Roma è una città che fa cultura?
Fa solo ordinaria amministrazione culturale.
In quale periodo le sarebbe piaciuto
vivere, in quello del Belli, di Trilussa o quale altro?
Come punti di riferimento non considero
significativi né Trilussa, né Belli. La Roma del Belli era la Roma papalina
che non mi interessa granché. La Roma di Trilussa è in parte quella degli anni
Trenta, quando ha scritto “Giove e le bestie” e il “Libro muto”.
Ecco, preferisco quella Roma, ma Trilussa non c’entra. Del resto in un
mio libro che uscirà, credo l’anno venturo, ci sarà un Trilussa visto con
una angolazione un po’ diversa da quella usuale.
E’ vero che ha conosciuto Aldo
Fabrizi?
Si, l’ho conosciuto. Precisamente negli
anni Settanta, in un ristorante romano nel quale l’Ente Provinciale per il
Turismo di Treviso offriva un pranzo interamente a base di radicchio, il famoso
radicchio trevigiano: molto originale e gustoso. Ma la cosa non garbò affatto a
Fabrizi che, come lei sa, era anche gastronomo. Così quel pranzo finì male:
con sgarbate, sgradevoli, nevrotiche invettive ad alta voce di Fabrizi nei
confronti di quel “tutto radicchio” che, secondo lui, era soltanto
mistificazione.
Qual è il poeta romanesco che le piace
molto?
Mi piace, sia pure senza entusiasmo, Cesare
Pascarella. Belli è troppo greve e contorto; Trilussa divertente all’acqua di
rosa. Pascarella mi era simpatico anche per l’impegno con il quale faceva
l’Accademico d’Italia, pur essendo sordissimo.

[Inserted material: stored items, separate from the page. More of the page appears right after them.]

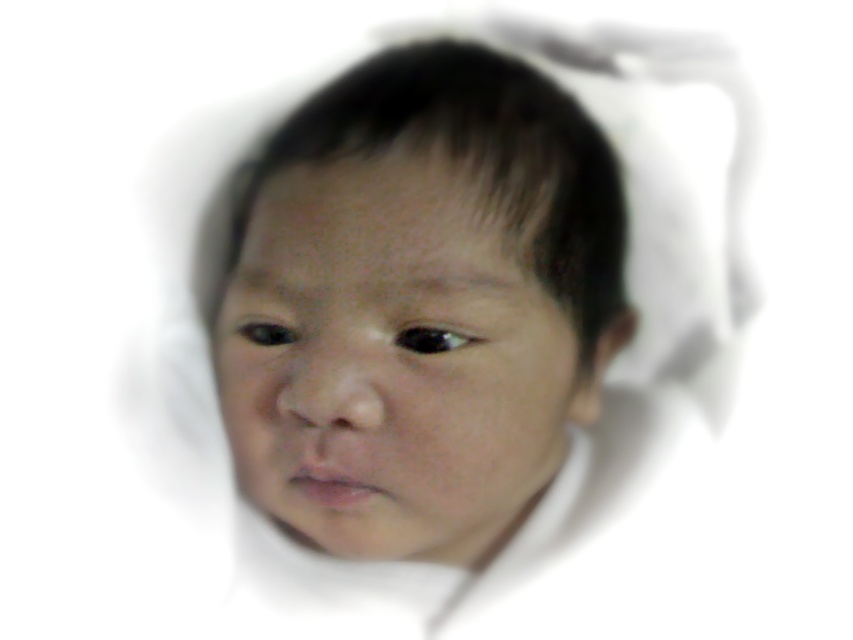 Question: Can you confirm if black glossy eye at center is wider than black eye at center?

Choices:
 (A) yes
 (B) no

Answer: (A)

Question: Among these points, which one is farthest from the camera?

Choices:
 (A) (541, 308)
 (B) (244, 321)

Answer: (B)

Question: Which of the following is the farthest from the observer?

Choices:
 (A) black glossy eye at center
 (B) smooth skin face at center

Answer: (A)

Question: Is black glossy eye at center positioned before black eye at center?

Choices:
 (A) no
 (B) yes

Answer: (B)

Question: Which point is farther to the camera?

Choices:
 (A) (430, 346)
 (B) (337, 259)

Answer: (B)

Question: Is black glossy eye at center smaller than black eye at center?

Choices:
 (A) no
 (B) yes

Answer: (B)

C’è un messaggio che vorrebbe
lanciare ai romani?
“Ripulite Roma: ramazzate tutto ciò che
l’abbruttisce: in particolare ministeri, enti inutili, racket, prostituzione
stradaiola (maschile e femminile), delinquenza d’ogni colore e provenienza. Se
volete, potete fare di Roma un ideale luogo di soggiorno”. Ma lei crede che un
messaggio del genere potrebbe essere recepito? C’è troppa gente alla quale
Roma fa comodo così com’è.
Fra tutte le tradizioni romane ce n’è
una in particolare che preferisce?
La benedizione papale “Urbi et Orbi”.
Cosa ne pensa del periodico dialettale
Rugantino?
Lo leggevo da ragazzo. Mi piaceva Giggi
Zanazzo che del Rugantino è stato il fondatore. Adesso per motivi professionali
sono soffocato dalla carta stampata quotidiana.

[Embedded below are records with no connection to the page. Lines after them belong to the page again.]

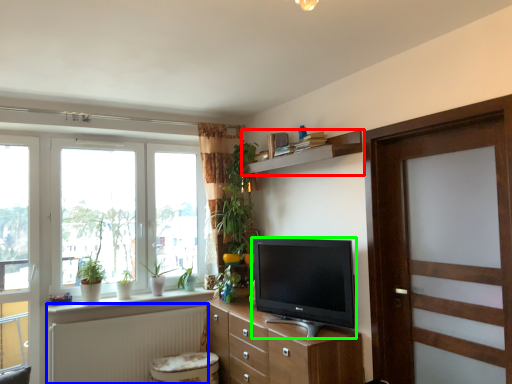 Question: Considering the real-world distances, which object is closest to shelf (highlighted by a red box)? radiator (highlighted by a blue box) or television (highlighted by a green box).

Choices:
 (A) radiator
 (B) television

Answer: (B) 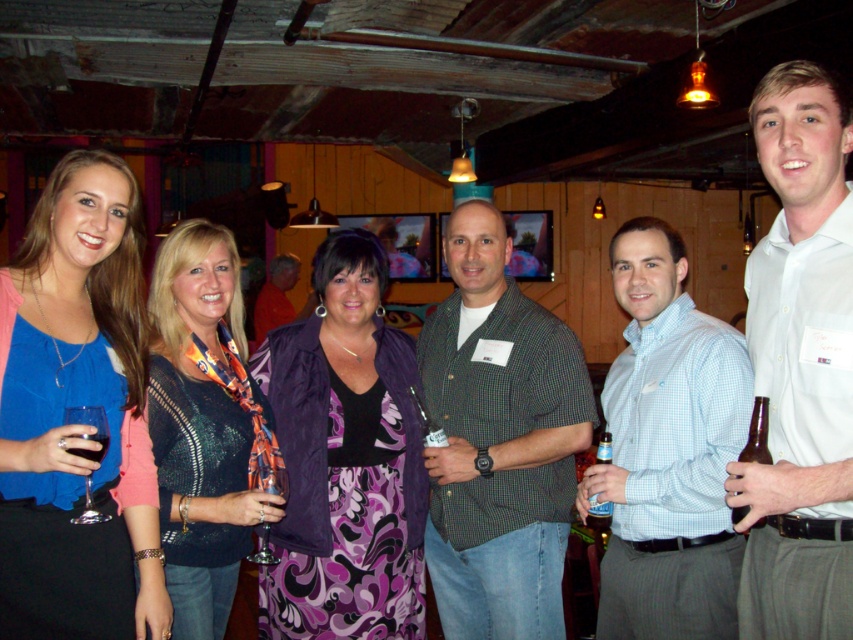 Question: Considering the relative positions of purple fabric dress at center and clear glass wine glass at center in the image provided, where is purple fabric dress at center located with respect to clear glass wine glass at center?

Choices:
 (A) below
 (B) above

Answer: (B)

Question: Which object is closer to the camera taking this photo?

Choices:
 (A) purple fabric dress at center
 (B) brown glass bottle at right

Answer: (B)

Question: Estimate the real-world distances between objects in this image. Which object is closer to the clear glass wine glass at center?

Choices:
 (A) purple fabric dress at center
 (B) clear glass bottle at center
 (C) transparent glass at lower left

Answer: (A)

Question: Does matte blue blouse at center appear over clear glass wine glass at center?

Choices:
 (A) yes
 (B) no

Answer: (A)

Per lei cosa significa “essere
romano”?
Dovrebbe poter significare parecchie cose e,
prima di tutto, essere cristiano autentico e italiano autentico, cioè non di
anagrafe soltanto.
Nel tornare a Roma dopo una lunga
assenza, cosa prova?
Solo desiderio di riposare fra le mura della
mia casa.
Qual è la terrazza romana da lei
preferita?
Mi piacciono parecchie terrazze, ma non
pubbliche: terrazze di case private, pulite, non mondane, frequentate da gente
selezionata. Terrazze nelle quali non entrano né Marta Vacondìo ex Marzotto, né
Marina Ripa di Meana.
Tempo fa si parlava di eliminare il
mercato domenicale di porta Portese. Qual è il suo parere?

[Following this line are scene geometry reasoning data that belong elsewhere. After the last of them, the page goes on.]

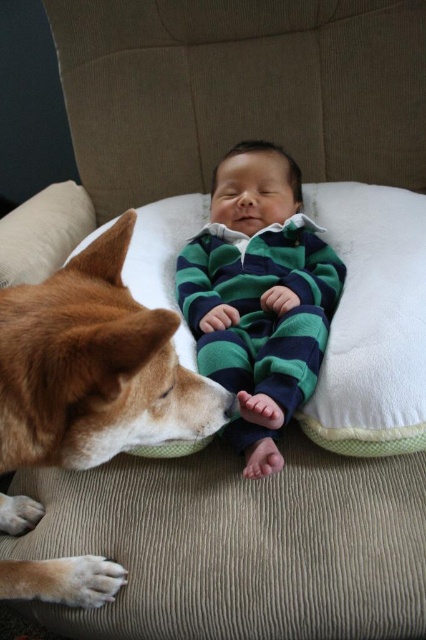 Can you confirm if brown fur dog at lower left is thinner than green striped pajamas at center?

Yes.

What do you see at coordinates (94, 365) in the screenshot?
I see `brown fur dog at lower left` at bounding box center [94, 365].

Is point (20, 445) positioned in front of point (253, 180)?

Yes, it is in front of point (253, 180).

I want to click on brown fur dog at lower left, so click(x=94, y=365). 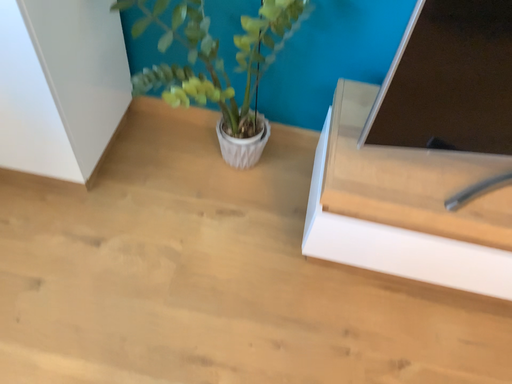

Non lo frequento e non so se abbia ancora da
offrire qualcosa di veramente interessante.
Progetti per il futuro? Libri su Roma o
che altro?
Su Roma, no. Ho in cantiere solo una raccolta
di cinquanta sonetti romaneschi e poi quello che sarà il mio quattordicesimo
libro, quello cui ho accennato prima, che abbraccerà un certo periodo della
storia d’Italia nel quale anche Roma ha svolto un ruolo positivo.
Attualmente collabora con qualche
rivista dialettale o non?
No. Non ho la competenza e la concentrazione
necessarie per dare una collaborazione veramente utile a riviste dialettali.